Authenticated Multi-LLM Agent: Google-OAuth-gated Gemini

mikerawsonnz — Mon, 15 Jun 2026 06:06:41 +0000

Securely Accessing LLMs with Authenticated Multi-LLM Agent

In today's interconnected development landscape, integrating Large Language Models (LLMs) into applications is increasingly common. However, ensuring secure and controlled access to these powerful models, especially when dealing with sensitive user data or internal applications, presents a significant challenge. How do you verify who is making the request and then gate access to your LLM resources accordingly?

This is where the Authenticated Multi-LLM Agent comes in. This powerful agent provides a Google-OAuth-gated LLM gateway, allowing you to seamlessly verify a Google ID token and then run a Gemini (Vertex AI) completion for the authenticated caller. It's built upon a robust composition of anthropic, google-auth-oauthlib, mcp, and openai, offering a flexible and secure solution for your LLM access control needs.

The Problem It Solves

Imagine you're building an internal tool that leverages a powerful LLM for data analysis. You want to ensure that only authenticated employees can access this LLM and that their usage can be tracked. Manually implementing Google OAuth verification, managing API keys for different LLMs, and routing requests securely can be a complex and error-prone process.
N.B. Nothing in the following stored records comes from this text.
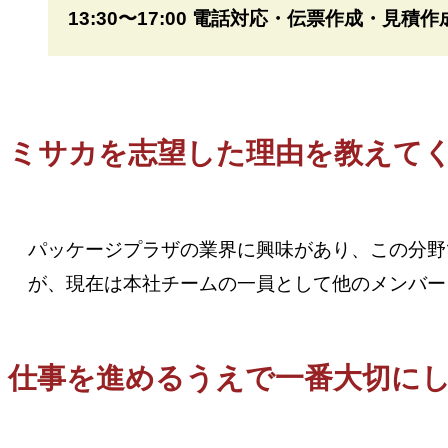
13:30〜17:00 電話対応・伝票作成・見積作
ミサカを志望した理由を教えて
パッケージプラザの業界に興味があり、この分野
が、現在は本社チームの一員として他のメンバー
仕事を進めるうえで一番大切に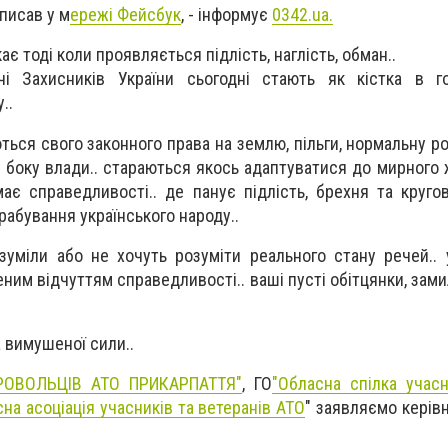
писав у м
ережі Фейсбук
, - інформує
0342.ua.
ає тоді коли проявляється підлість, наглість, обман..
чі Захисників України сьогодні стають як кістка в г
..
ься свого законного права на землю, пільги, нормальну ро
боку влади.. стараються якось адаптуватися до мирного ж
ає справедливості.. де панує підлість, брехня та кругов
абування українського народу..
уміли або не хочуть розуміти реального стану речей..
еним відчуттям справедливості.. ваші пусті обітцянки, за
а вимушеної сили..
РОВОЛЬЦІВ АТО ПРИКАРПАТТЯ"
, ГО
"Обласна спілка учасн
на асоціація учасників та ветеранів АТО
" заявляємо керів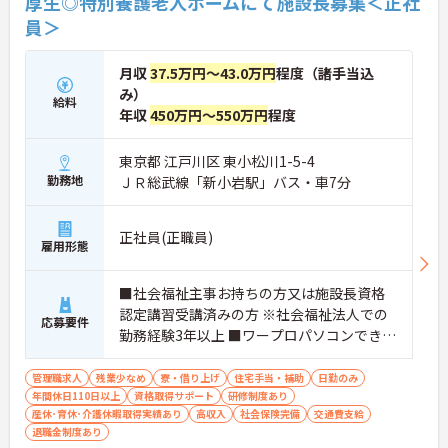
厚生◎特別養護老人ホームにて施設長募集＜正社
員＞
月収
37.5万円～43.0万円
程度（諸手当込
み）
給料
年収
450万円～550万円
程度
東京都 江戸川区 東小松川1-5-4
勤務地
ＪＲ総武線「新小岩駅」バス・車7分
正社員(正職員)
雇用形態
■社会福祉主事お持ちの方又は施設長資格
認定講習受講済みの方 ※社会福祉法人での
応募要件
勤務経験3年以上 ■ワープロパソコンできる
方
管理職求人
残業少なめ
寮・借り上げ
住宅手当・補助
日勤のみ
年間休日110日以上
資格取得サポート
研修制度あり
産休･育休･介護休暇取得実績あり
高収入
社会保険完備
交通費支給
退職金制度あり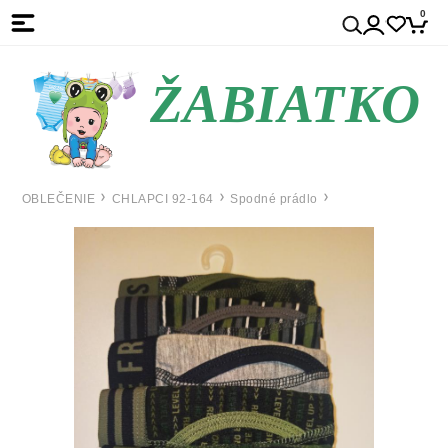
0
ŽABIATKO
OBLEČENIE
CHLAPCI 92-164
Spodné prádlo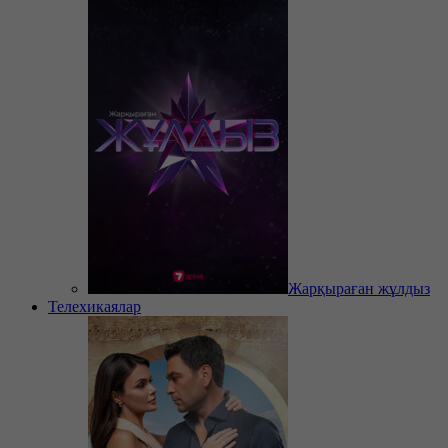
Жарқыраған жұлдыз
Телехикаялар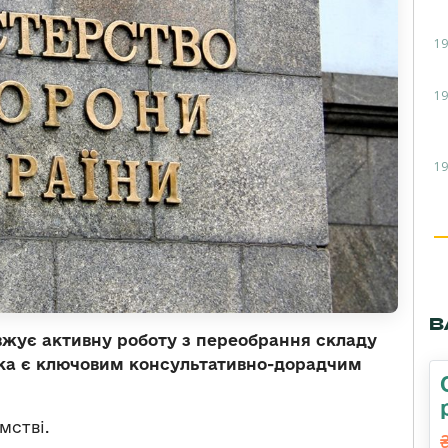
19
19
19
В
вжує активну роботу з переобрання складу
яка є ключовим консультативно-дорадчим
мстві.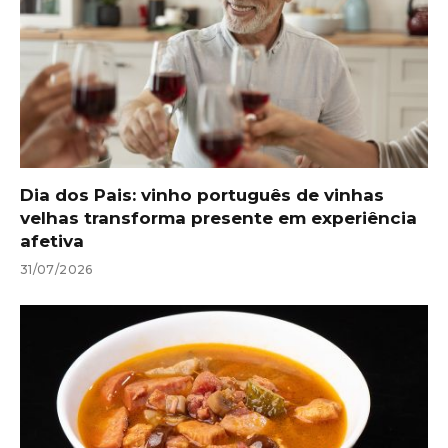
Dia dos Pais: vinho português de vinhas
velhas transforma presente em experiência
afetiva
31/07/2026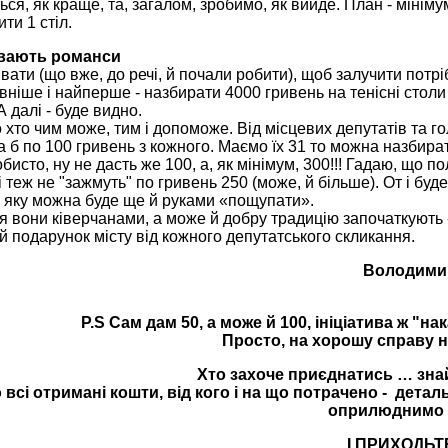
ься, як краще, та, загалом, зробимо, як вийде. План - мініму
ти 1 стіл.
івають романси
вати (що вже, до речі, й почали робити), щоб залучити потрі
ніше і найперше - назбирати 4000 гривень на тенісні столи і
 далі - буде видно.
хто чим може, тим і допоможе. Від місцевих депутатів та г
а б по 100 гривень з кожного. Маємо їх 31 то можна назбира
бисто, ну не дасть же 100, а, як мінімум, 300!!! Гадаю, що по
і теж не "зажмуть" по гривень 250 (може, й більше). От і буд
х, яку можна буде ще й руками «пощупати».
ся вони ківерчанами, а може й добру традицію започаткують 
й подарунок місту від кожного депутатського скликання.
Володими
P.S Сам дам 50, а може й 100, ініціатива ж "на
Просто, на хорошу справу н
Хто захоче приєднатись … знай
 всі отримані кошти, від кого і на що потрачено - детал
оприлюднимо н
… І ПРИХОДЬТЕ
The Authenticated Multi-LLM Agent simplifies this by:

Centralizing Authentication: It handles the Google ID token verification process, ensuring that only legitimate users with valid Google accounts can proceed.
Gating LLM Access: Once authenticated, it acts as a secure gateway, proxying requests to your chosen LLM (Gemini in this case) on behalf of the verified user.
Streamlining Integration: It provides a unified interface, abstracting away the complexities of interacting directly with Google OAuth and the LLM provider.
Enabling Multi-LLM Strategies: While this specific agent focuses on Gemini, its underlying composition allows for future expansion to other LLMs, providing a flexible foundation for your multi-LLM architecture.

How to Call It

The Authenticated Multi-LLM Agent can be invoked over both streamable-http (for real-time interactions) and A2A (for asynchronous messaging). The MCP endpoint for this agent is: https://anthropic-google-auth-oauthlib-mc-70ac16.getvda.ai/mcp.
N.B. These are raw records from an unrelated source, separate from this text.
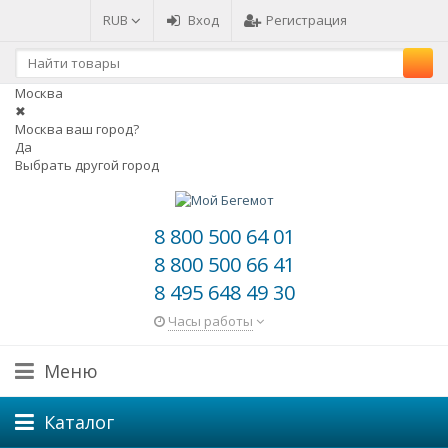
RUB
Вход
Регистрация
Москва
✖
Москва ваш город?
Да
Выбрать другой город
8 800 500 64 01
8 800 500 66 41
8 495 648 49 30
Часы работы
Меню
Каталог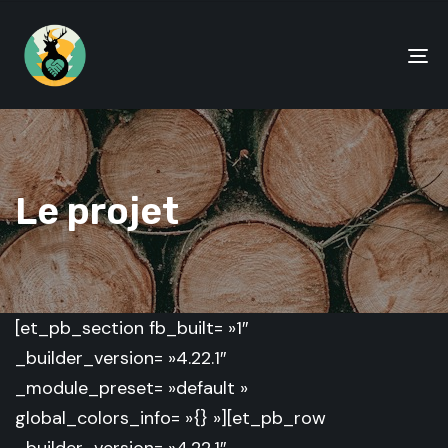
To
na
Le projet
[et_pb_section fb_built= »1″
_builder_version= »4.22.1″
_module_preset= »default »
global_colors_info= »{} »][et_pb_row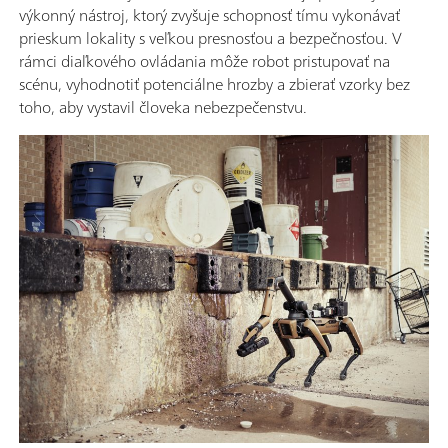
výkonný nástroj, ktorý zvyšuje schopnosť tímu vykonávať
prieskum lokality s veľkou presnosťou a bezpečnosťou. V
rámci diaľkového ovládania môže robot pristupovať na
scénu, vyhodnotiť potenciálne hrozby a zbierať vzorky bez
toho, aby vystavil človeka nebezpečenstvu.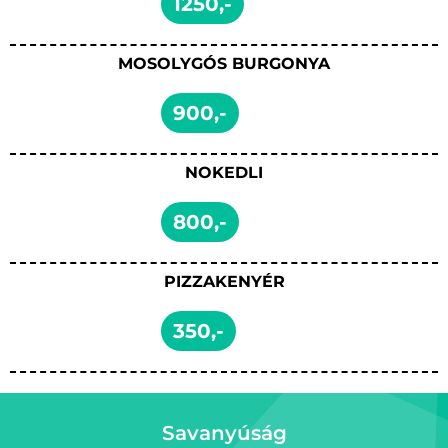
1250,-
MOSOLYGÓS BURGONYA
900,-
NOKEDLI
800,-
PIZZAKENYÉR
350,-
Savanyúság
Calling over streamable-http

To call the agent over streamable-http, you'll send a POST request to the MCP endpoint with a JSON body containing your Google ID token and the prompt for the Gemini LLM.

Request Example:

{
  "google_id_token": "YOUR_GOOGLE_ID_TOKEN_HERE",
  "llm_prompt": "Explain the concept of quantum entanglement in simple terms."
}

Response Example (successful completion):

{
  "status": "success",
  "llm_response": "Quantum entanglement is a phenomenon where two or more particles become linked in such a way that they share the same fate, no matter how far apart they are.  If you measure a property of one entangled particle, you instantly know the corresponding property of the other, even if it's light-years away. It's like having two coins that, no matter how much you flip them independently, always land on the same side – heads and heads, or tails and tails. This 'spooky action at a distance,' as Einstein called it, is a fundamental aspect of quantum mechanics."
}

Calling over A2A (message/send)

For asynchronous interactions, you can use the A2A message/send method, providing the same JSON payload as the data field.

Request Example:

{
  "recipient": "https://anthropic-google-auth-oauthlib-mc-70ac16.getvda.ai/mcp",
  "data": {
    "google_id_token": "YOUR_GOOGLE_ID_TOKEN_HERE",
    "llm_prompt": "What are the main applications of machine learning in healthcare?"
  }
}

Response Example (successful completion):

{
  "status": "success",
  "llm_response": "Machine learning is revolutionizing healthcare in many ways, including: disease diagnosis and prediction, drug discovery and development, personalized treatment plans, medical image analysis, and robotic surgery assistance."
}

Metered Execution

While the discovery of agents (via initialize/tools/list) is free, execution of the Authenticated Multi-LLM Agent is metered. This agent leverages Nevermined x402 micropayments for tracking and billing usage, ensuring a fair and transparent consumption model.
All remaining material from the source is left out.